Я вспоминаю, что мысль почившего великого писателя земли русской до последнего вздоха была прикована к этой голодной, вонючей, серповидной фигуре. Ей же было посвящено последнее напечатанное произведение его. В нем он цитировал, между прочим, Генри Джорджа, который, — не помню точно, в каких выражениях, — говорил, что современная цивилизация готовит сама себе разрушителей в лице этих голодных, одичалых людей дна, которые будут когда-нибудь страшнее гуннов.
Не знаю, может быть, это и правильно, но сейчас незаметно, чтобы мой спутник был серьезной угрозой для нашей цивилизации: он предпочитает хихикать над собой, заживо гнить, мерзнуть, тонуть, ложиться под колеса автомобилей и трамваев.
— Незавидна ваша жизнь, — говорю наудачу, так лишь, чтобы сказать что-нибудь, не молчать.

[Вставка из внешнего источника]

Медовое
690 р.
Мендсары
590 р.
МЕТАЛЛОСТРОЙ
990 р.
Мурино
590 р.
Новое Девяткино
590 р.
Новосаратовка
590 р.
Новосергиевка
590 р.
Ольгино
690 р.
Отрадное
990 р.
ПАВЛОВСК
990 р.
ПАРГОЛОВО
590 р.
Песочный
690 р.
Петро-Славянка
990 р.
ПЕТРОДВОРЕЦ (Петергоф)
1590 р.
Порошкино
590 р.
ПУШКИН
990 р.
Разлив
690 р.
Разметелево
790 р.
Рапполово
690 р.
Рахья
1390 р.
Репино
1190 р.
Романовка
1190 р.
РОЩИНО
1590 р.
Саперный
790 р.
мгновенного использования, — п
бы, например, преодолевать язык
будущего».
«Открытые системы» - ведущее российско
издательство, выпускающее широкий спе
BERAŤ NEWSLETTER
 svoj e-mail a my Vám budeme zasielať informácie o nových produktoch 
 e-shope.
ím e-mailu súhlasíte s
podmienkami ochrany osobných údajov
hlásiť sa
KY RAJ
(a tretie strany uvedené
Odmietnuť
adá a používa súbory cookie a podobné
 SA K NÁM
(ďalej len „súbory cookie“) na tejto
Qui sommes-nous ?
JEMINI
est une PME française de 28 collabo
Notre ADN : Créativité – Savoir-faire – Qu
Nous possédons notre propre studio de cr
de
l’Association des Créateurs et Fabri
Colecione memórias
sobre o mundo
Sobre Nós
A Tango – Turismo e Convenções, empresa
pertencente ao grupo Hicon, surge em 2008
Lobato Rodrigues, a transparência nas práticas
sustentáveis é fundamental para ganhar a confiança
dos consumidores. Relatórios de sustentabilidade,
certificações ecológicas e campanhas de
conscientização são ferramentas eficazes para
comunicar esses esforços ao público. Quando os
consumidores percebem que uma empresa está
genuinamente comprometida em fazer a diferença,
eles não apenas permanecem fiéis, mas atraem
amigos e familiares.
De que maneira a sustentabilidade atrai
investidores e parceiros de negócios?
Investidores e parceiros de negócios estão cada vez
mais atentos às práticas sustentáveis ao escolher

— Что уж завидного, ваш степенс… Судьбой мы через край удовольствованы… Иной человек, доброй совести, имеет сожаление, подает. А у другого попросишь — он городового зовет… Вчерась барыня с собачкой… На собачке — накидка с бубенцами, золотой ошейник. Ну, подошел, конечно: обратите внимание, говорю, бедствую в настоящее время… ‘Проваливай!’ И собачонка, подлая, тоже под ноги кидается, рычит. ‘Помилуйте, — говорю, — барыня, ваш кобелек мне брюки изволил разорвать, хоть на починку пожертвуйте что-нибудь…’ — ‘Городовой!’ Ну, конечно, вот он и городовой. Барыня-то оказалась генеральша. ‘Запиши его в нищенский комитет’. — ‘Слушаю-с. Ты… как тебя… имя?’ — ‘Ну, Иван, конечно’. — ‘Звание?’ — ‘Мещанин Царского Села… Земляк…’ Он за эти самые слова кээк даст мне вот в это место, по зимним рамам… ‘Прошел, — говорит, — все степени злодейства и смеешь еще в земляки!’ Извольте вот радоваться: в шутку сказал, а он… За что же?
Мы идем некоторое время молча. Размышляем. Каждый о своем, вероятно.
— Думаю в провинцию махнуть, — говорит мой собеседник.
— А в провинции что же, лучше?
— В провинции сейчас, говорят, слава Богу, хлеб уродился. По нашим местам также сеном, льном занимаются. А сейчас льняное семя 23 рубля пуд…
— Вам-то что? Ведь у вас нет его…
— Ну… все-таки… Нет, в провинции куда же лучше: ночлег дают. Мужики, они — народ душевный. Вот с барками когда приходят, попросишься, слова не скажет, пустит переночевать. А барка для нас, это, прямо сказать, мобилированная комната… Нам лишь бы до навигации додуть, — вздыхает мой собеседник, — а тогда мы…
Он самонадеянно кивает головой и, оживляясь, прибавляет:
— Может, Бог даст, опять холера будет, тогда от города столовые будут. Там мясо дают. Маленький кусочек, но приятно скушать. И суп преотличный. Для желудка суп — первое дело. А городской суп — это форменный суп, с наваром. Не какая-нибудь несчастная щековина, что варят день, варят и на другой, до того уварят, что ни вкуса в ней, ни сытости…
И пока мы не расстались с ним, он развивал с увлечением съестной вопрос до самых тонких деталей. Развивал и повторял:
— Вот ежели бы только холера опять… расчудесное дело!